La révision des valeurs locatives des locaux professionnels, effective depuis le 1er janvier 2017, a mis en place de nouvelles modalités de calcul de la valeur locative de ces locaux servant de bases aux impositions directes locales. La valeur locative d'un local professionnel est désormais obtenue en multipliant sa surface pondérée par le tarif au mètre carré correspondant à sa catégorie (magasin sur rue, supermarché, hypermarché…), éventuellement ajusté d'un coefficient de localisation destiné à tenir compte de la situation particulière de sa parcelle d'assise au sein du secteur d'évaluation. Ces tarifs résultent de l'observation des loyers réellement pratiqués localement au sein de chaque secteur d'évaluation départemental et sont fixés par les commissions locales. Des dispositifs atténuateurs dits « planchonnement » de la valeur locative et « lissage » des cotisations sur 10 ans ont été mis en place afin de rendre la réforme soutenable. Pour autant, afin de maintenir et améliorer l'attractivité des petits commerces de centre-ville, un dispositif voté dans le cadre de la loi de finances pour 2018 et codifié à l'article 1388 quinquies C du code général des impôts permet aux collectivités territoriales et aux établissements publics de coopération intercommunale à fiscalité propre d'instaurer un abattement pouvant varier de 1 % à 15 % sur la base d'imposition à la taxe foncière sur les propriétés bâties des magasins et boutiques dont la surface principale est inférieure à 400 m2 et qui ne sont pas intégrés à un ensemble commercial. Ce dispositif est applicable à compter du 1er janvier 2019, sous réserve de l'adoption d'une délibération avant le 1er octobre de l'année qui précède celle de la première année de mise en œuvre de l'abattement.
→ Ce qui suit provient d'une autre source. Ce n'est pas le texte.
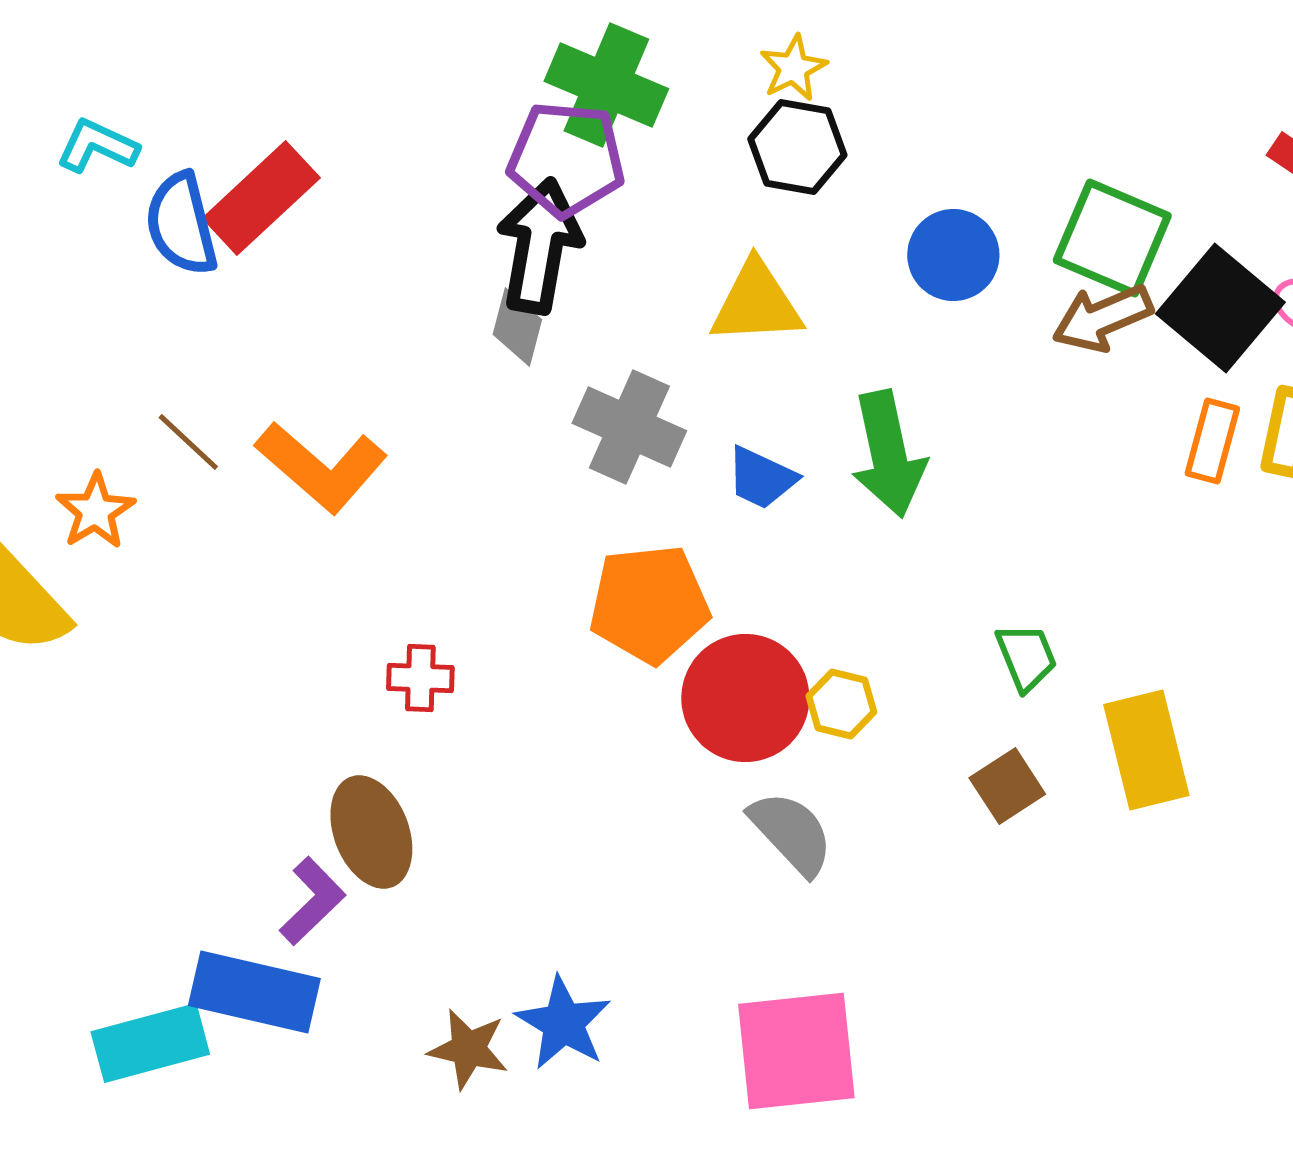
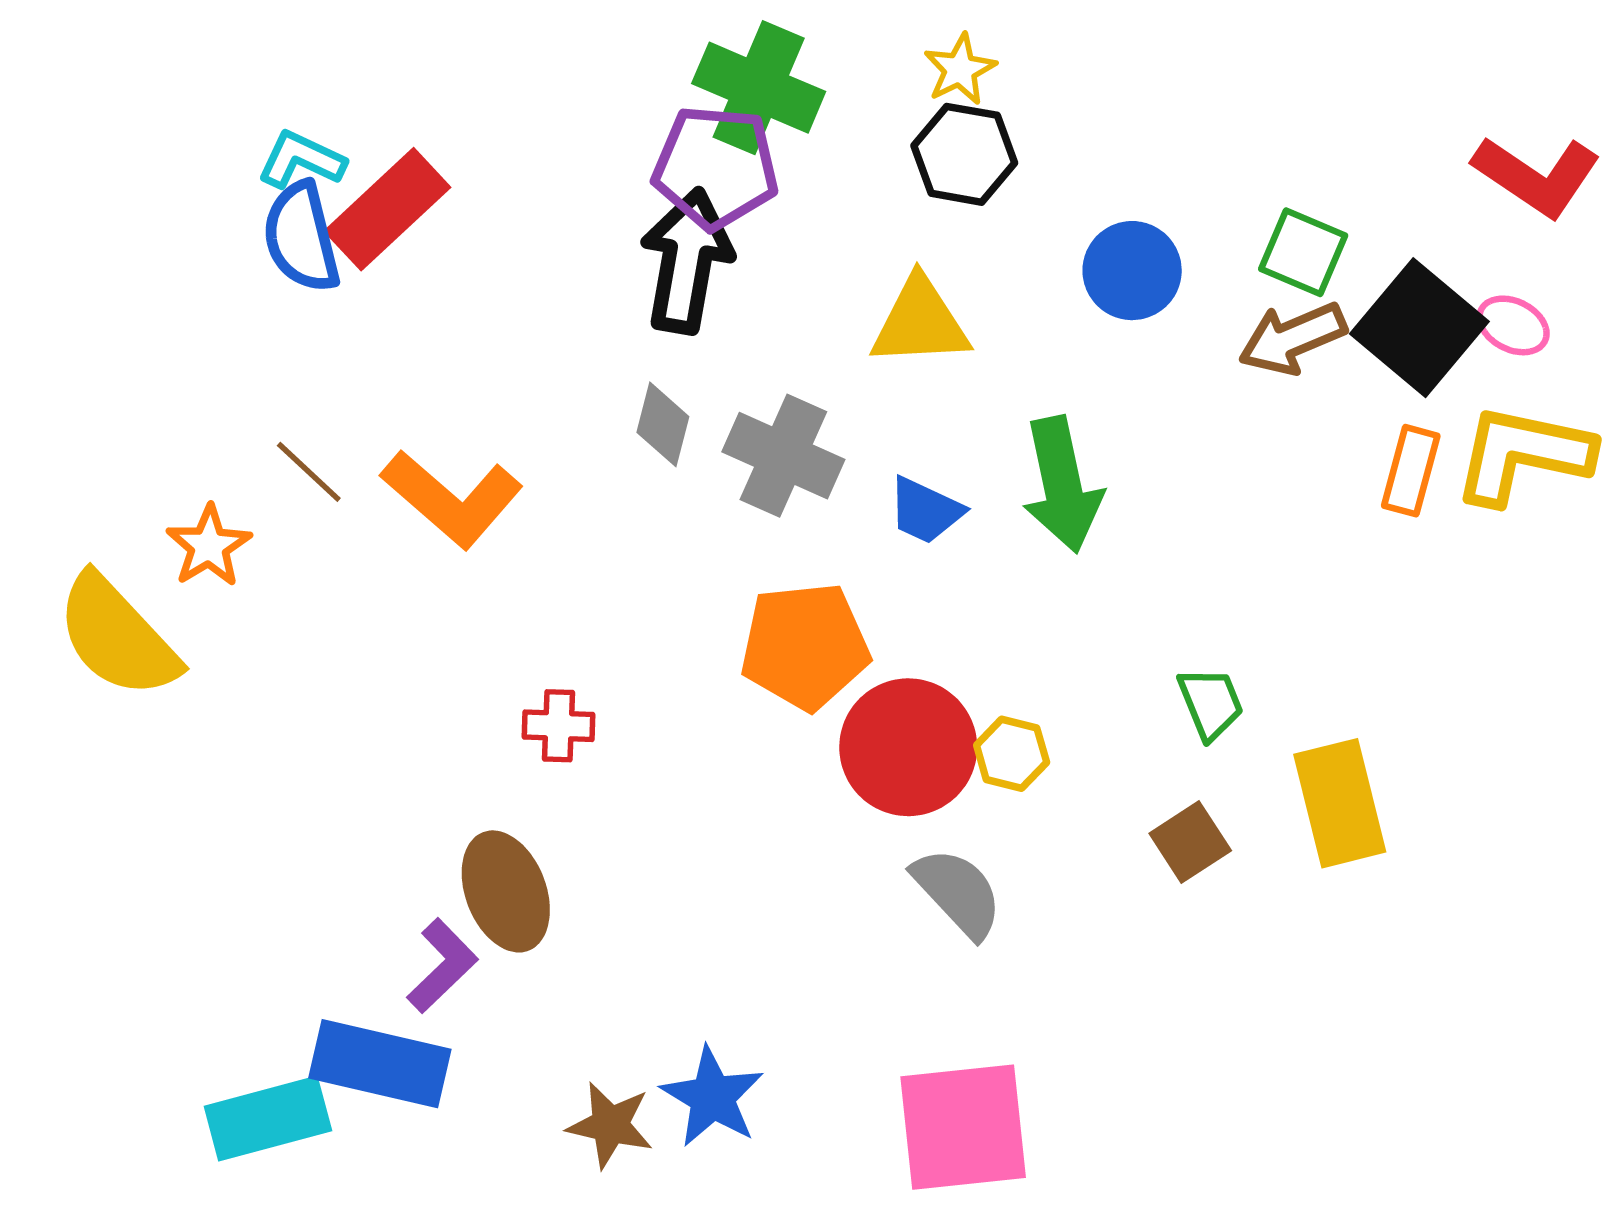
cyan L-shape: (97, 146) -> (301, 160), moved
green square: (1112, 238) -> (1303, 252), size x0.7
gray diamond: (517, 327) -> (663, 424), moved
Les commissions départementales des valeurs locatives des locaux professionnels compétentes notamment pour la mise à jour annuelle des coefficients de localisation ont été élargies à compter de 2018 à l'ensemble des députés et sénateurs élus dans le département lorsque celui-ci compte moins de onze parlementaires. Lorsque le département compte onze parlementaires ou plus, les députés et sénateurs sont désignés, respectivement, par l'Assemblée nationale et le Sénat au prorata du nombre de députés et de sénateurs élus dans le département, dans la limite totale de dix membres.